Source records:
————————

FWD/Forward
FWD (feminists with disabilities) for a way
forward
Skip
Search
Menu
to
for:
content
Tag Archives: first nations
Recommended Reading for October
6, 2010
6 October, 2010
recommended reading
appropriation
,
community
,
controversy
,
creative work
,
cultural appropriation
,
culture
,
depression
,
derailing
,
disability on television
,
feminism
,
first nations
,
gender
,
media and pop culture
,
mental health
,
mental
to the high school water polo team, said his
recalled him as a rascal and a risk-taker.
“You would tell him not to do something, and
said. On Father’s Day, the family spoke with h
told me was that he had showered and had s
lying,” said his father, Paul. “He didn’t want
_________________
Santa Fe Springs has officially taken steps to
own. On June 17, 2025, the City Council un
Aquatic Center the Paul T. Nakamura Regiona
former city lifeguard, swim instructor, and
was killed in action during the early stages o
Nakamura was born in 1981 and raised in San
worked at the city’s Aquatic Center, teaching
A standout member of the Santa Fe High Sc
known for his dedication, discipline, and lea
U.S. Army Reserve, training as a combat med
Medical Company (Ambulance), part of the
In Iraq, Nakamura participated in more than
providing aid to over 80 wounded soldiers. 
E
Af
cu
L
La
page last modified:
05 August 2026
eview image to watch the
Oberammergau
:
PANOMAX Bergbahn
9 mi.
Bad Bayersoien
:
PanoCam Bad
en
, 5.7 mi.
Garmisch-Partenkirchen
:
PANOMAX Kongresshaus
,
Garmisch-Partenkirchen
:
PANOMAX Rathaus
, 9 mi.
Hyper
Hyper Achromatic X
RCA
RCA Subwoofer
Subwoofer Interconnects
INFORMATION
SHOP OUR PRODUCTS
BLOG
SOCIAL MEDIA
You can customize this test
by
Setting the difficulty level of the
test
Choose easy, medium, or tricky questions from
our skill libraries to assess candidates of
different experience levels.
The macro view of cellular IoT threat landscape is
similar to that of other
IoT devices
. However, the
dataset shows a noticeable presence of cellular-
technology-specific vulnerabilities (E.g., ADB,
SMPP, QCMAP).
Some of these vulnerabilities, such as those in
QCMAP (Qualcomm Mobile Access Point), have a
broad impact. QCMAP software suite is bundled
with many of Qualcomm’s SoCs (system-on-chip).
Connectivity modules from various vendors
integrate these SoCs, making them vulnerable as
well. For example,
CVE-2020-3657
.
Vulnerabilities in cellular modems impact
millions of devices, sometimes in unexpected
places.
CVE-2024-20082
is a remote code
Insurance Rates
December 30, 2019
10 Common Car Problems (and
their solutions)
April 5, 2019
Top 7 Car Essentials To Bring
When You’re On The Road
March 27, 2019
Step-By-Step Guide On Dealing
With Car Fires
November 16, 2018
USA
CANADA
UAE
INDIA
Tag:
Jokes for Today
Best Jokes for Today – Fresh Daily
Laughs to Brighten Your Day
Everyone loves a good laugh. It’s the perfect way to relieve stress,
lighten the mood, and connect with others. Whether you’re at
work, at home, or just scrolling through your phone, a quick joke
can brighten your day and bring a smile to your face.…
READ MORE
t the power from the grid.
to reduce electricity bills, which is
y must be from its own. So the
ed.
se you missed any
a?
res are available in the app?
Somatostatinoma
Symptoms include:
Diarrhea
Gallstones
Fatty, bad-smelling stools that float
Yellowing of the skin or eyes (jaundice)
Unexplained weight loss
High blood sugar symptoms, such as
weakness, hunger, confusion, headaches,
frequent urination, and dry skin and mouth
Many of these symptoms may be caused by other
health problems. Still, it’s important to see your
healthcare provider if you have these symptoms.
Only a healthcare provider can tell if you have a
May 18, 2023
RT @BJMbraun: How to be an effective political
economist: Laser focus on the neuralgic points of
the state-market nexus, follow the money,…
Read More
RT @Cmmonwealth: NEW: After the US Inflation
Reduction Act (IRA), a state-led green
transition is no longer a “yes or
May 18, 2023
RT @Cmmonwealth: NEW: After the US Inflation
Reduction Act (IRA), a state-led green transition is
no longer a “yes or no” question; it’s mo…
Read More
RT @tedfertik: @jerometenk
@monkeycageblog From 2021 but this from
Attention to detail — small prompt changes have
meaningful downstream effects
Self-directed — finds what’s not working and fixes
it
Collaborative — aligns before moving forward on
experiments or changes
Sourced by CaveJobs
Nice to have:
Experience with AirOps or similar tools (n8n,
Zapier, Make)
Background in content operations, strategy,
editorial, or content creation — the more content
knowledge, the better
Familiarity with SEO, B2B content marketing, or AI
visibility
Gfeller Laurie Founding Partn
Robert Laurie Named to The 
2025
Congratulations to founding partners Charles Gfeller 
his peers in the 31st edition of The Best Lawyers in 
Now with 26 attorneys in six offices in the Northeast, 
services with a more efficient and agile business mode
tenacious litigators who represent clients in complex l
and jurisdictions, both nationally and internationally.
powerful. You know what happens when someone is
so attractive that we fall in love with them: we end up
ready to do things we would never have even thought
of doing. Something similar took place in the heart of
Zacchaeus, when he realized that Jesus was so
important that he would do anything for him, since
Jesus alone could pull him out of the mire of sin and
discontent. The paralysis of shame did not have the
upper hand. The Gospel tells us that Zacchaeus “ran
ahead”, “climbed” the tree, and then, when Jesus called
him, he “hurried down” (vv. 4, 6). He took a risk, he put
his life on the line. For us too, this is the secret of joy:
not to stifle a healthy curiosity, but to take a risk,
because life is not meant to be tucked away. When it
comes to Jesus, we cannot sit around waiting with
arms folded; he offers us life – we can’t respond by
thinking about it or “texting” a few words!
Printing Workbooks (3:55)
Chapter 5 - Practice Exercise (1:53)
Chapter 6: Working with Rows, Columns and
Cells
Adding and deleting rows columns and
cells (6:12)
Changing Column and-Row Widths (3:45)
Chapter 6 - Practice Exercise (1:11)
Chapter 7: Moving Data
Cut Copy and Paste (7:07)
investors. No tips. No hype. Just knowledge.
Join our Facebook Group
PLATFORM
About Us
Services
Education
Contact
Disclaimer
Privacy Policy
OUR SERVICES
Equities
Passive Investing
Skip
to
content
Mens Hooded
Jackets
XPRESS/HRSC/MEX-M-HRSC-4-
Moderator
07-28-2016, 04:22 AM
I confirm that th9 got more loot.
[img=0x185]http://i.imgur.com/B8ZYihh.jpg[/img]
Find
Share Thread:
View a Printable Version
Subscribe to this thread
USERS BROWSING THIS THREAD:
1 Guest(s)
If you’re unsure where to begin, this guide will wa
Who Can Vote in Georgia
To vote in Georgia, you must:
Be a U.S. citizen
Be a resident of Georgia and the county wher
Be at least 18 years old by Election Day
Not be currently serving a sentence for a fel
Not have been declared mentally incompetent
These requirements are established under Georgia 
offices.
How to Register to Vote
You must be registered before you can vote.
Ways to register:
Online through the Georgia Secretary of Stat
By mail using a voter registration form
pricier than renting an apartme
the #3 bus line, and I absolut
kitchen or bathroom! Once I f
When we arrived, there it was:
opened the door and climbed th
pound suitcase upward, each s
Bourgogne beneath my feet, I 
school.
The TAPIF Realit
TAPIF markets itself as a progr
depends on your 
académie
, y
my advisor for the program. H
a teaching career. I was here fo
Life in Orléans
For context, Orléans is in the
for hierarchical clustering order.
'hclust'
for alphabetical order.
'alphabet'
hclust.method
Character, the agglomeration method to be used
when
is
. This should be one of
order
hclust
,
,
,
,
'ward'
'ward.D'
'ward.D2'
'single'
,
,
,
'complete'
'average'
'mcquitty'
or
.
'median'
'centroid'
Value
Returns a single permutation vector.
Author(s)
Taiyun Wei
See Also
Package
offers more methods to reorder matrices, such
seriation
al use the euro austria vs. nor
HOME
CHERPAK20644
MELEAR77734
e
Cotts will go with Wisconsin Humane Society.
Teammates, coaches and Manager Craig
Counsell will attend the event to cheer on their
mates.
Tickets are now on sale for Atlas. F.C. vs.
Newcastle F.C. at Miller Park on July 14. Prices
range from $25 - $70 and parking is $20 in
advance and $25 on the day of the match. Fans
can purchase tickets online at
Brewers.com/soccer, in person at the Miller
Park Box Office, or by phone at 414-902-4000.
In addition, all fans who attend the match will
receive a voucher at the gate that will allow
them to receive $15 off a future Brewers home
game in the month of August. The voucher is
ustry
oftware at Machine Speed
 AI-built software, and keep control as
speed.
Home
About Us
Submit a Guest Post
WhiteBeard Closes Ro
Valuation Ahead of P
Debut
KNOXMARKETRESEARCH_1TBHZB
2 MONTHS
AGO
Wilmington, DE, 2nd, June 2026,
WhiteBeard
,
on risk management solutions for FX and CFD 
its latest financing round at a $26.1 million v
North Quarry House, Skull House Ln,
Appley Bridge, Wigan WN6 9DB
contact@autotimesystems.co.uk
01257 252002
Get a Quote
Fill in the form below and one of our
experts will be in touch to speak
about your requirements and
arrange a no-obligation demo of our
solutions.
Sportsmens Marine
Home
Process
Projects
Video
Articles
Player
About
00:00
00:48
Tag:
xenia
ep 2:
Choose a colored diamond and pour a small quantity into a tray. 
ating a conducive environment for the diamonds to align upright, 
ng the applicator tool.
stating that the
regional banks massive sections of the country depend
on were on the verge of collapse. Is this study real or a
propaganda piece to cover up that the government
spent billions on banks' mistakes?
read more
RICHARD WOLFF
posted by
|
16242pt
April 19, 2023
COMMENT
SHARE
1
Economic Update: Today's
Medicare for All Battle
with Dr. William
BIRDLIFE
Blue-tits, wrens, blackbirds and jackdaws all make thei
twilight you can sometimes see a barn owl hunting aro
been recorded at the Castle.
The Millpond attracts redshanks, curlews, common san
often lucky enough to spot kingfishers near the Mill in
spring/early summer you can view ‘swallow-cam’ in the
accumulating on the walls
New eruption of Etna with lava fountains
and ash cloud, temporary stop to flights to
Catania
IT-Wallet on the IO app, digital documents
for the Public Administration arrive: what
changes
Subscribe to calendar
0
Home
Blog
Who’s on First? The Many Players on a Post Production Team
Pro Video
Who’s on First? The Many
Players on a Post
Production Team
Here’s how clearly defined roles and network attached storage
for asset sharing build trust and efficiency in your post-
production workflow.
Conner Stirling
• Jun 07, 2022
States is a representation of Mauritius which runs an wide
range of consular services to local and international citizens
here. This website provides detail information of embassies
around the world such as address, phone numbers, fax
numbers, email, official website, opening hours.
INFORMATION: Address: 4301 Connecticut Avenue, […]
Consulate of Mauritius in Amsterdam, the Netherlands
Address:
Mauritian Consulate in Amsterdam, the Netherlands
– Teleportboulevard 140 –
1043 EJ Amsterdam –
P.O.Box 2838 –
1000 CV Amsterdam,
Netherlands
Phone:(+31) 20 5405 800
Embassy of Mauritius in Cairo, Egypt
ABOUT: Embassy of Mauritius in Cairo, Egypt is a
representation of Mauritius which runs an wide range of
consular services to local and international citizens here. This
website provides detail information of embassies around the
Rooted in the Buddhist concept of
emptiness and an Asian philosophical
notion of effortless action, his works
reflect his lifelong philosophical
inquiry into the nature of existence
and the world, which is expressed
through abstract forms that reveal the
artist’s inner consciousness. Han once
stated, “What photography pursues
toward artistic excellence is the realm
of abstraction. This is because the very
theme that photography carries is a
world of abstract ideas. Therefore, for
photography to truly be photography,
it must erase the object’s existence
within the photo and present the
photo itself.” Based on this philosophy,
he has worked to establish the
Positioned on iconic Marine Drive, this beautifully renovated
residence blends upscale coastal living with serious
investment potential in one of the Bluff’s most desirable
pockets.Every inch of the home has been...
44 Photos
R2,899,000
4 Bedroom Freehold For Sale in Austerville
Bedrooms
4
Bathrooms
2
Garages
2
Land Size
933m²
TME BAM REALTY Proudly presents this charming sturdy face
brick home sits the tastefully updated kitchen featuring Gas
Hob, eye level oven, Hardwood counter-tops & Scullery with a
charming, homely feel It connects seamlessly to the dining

————————

- **Work to be completed**
Set down, word for word, each line from the top of the records above through the line with "told me was that he had showered and had s".

- **Solution to this exercise**
FWD/Forward
FWD (feminists with disabilities) for a way
forward
Skip
Search
Menu
to
for:
content
Tag Archives: first nations
Recommended Reading for October
6, 2010
6 October, 2010
recommended reading
appropriation
,
community
,
controversy
,
creative work
,
cultural appropriation
,
culture
,
depression
,
derailing
,
disability on television
,
feminism
,
first nations
,
gender
,
media and pop culture
,
mental health
,
mental
to the high school water polo team, said his
recalled him as a rascal and a risk-taker.
“You would tell him not to do something, and
said. On Father’s Day, the family spoke with h
told me was that he had showered and had s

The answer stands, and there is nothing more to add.